Whatever you think of Alex Jennings’ portrayal of David, and whether or not you have empathy with what David does, you are faced with a man who is fully aware he has failed and makes no excuses for himself. Against rampant opposition, he holds to his no balloons at Taylor’s funeral policy. And he justifies his position against the general sanitization of death which can easily occur. To him, balloons can give the optics of showbiz – and ‘death is death’, not showbiz.
Stephen Beresford’s play holds the audience fast between heartbreak and humour whilst themes of forgiveness, death, conscience, belonging, tolerance, and the meaning of faith itself, are played out on stage. Indeed, there is a sardonic remark in the play, made by the vicar himself, about dressing up in the Church of England’s garments (a robe). Actors dress up to tell us stories about real life – and many would say that those inside the church do the same. Whatever your stance, the issues are all real even if you think the platform on which they are explored is not. The fact is people turn to ‘the church’ at life changing moments and ‘the church’ is made of individuals who are going through them too.
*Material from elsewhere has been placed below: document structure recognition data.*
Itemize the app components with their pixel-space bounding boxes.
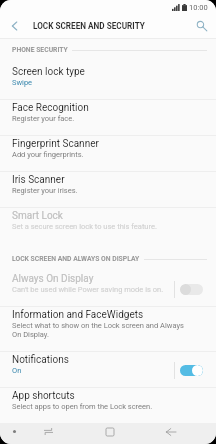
staticText: Swipe xyxy=(12,78,216,87)
button[interactable]: App shortcuts xyxy=(0,388,216,424)
button[interactable]: Recent apps xyxy=(38,421,59,442)
button[interactable]: Search xyxy=(187,13,216,38)
staticText: Face Recognition xyxy=(12,102,89,114)
staticText: Notifications xyxy=(12,354,69,366)
staticText: Set a secure screen lock to use this fea… xyxy=(12,222,216,231)
staticText: App shortcuts xyxy=(12,390,75,402)
button[interactable]: Face Recognition xyxy=(0,100,216,136)
button[interactable]: Information and FaceWidgets xyxy=(0,307,216,352)
button[interactable]: Notifications xyxy=(0,352,216,388)
staticText: LOCK SCREEN AND ALWAYS ON DISPLAY xyxy=(12,255,140,263)
staticText: Register your irises. xyxy=(12,186,216,195)
button[interactable]: Fingerprint Scanner xyxy=(0,136,216,172)
staticText: On xyxy=(12,366,174,375)
staticText: 10:00 xyxy=(189,3,208,12)
staticText: Always On Display xyxy=(12,273,94,285)
button[interactable]: Smart Lock xyxy=(0,208,216,244)
staticText: Register your face. xyxy=(12,114,216,123)
button[interactable]: Always On Display xyxy=(174,271,216,307)
staticText: Add your fingerprints. xyxy=(12,150,216,159)
button[interactable]: Back xyxy=(160,421,181,442)
button[interactable]: Home xyxy=(99,421,120,442)
staticText: Fingerprint Scanner xyxy=(12,138,99,150)
button[interactable]: Hide navigation bar xyxy=(6,423,23,440)
staticText: Screen lock type xyxy=(12,66,85,78)
staticText: Smart Lock xyxy=(12,210,63,222)
staticText: PHONE SECURITY xyxy=(12,46,68,54)
button[interactable]: Navigate up xyxy=(0,13,29,38)
staticText: Select what to show on the Lock screen a… xyxy=(12,321,192,339)
button[interactable]: Notifications xyxy=(174,352,216,388)
button[interactable]: Iris Scanner xyxy=(0,172,216,208)
button[interactable]: Always On Display xyxy=(0,271,216,307)
staticText: Select apps to open from the Lock screen… xyxy=(12,402,216,411)
staticText: Iris Scanner xyxy=(12,174,65,186)
staticText: Information and FaceWidgets xyxy=(12,309,144,321)
button[interactable]: Screen lock type xyxy=(0,64,216,100)
staticText: Can't be used while Power saving mode is… xyxy=(12,285,174,294)
staticText: LOCK SCREEN AND SECURITY xyxy=(33,21,145,31)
Ironically, this vicar’s reason for thinking what he does is brutally de–robed by his parishioners (and has been by some critics of the play). It’s easy for them, and us, to be against him – although I wasn’t. Nor was I against those who opposed him. These are all characters, inside and outside the church, trying to find their way. The issues they all faced, particularly the planning of a funeral, are ones that have, and will, affect me one day. I doubt anyone wants to face a dogmatic, bloody–minded vicar (which some critics have called Jennings’ portrayal – I disagree). But nor do I imagine, would people wish a vicar to be so focussed on the celebration of life that their grief and loss can’t even be acknowledged. Clearly balloons mean different things to different people, and the play is far deeper than whether they are good or bad. They float away; grief and the mess of the human condition does not.
As Beresford says, it’s not fashionable to think about faith and belief; it’s even less trendy for the theatre to talk about it and in the compassionate, honest way that this play does. It is a comedy, and you will laugh out loud at David’s knowingly whimsical vision of heaven, but I challenge you not to simultaneously weep, also perhaps out loud, over its message of love and loss.
The Southbury Child is on until 27th August at The Bridge Theatre, London.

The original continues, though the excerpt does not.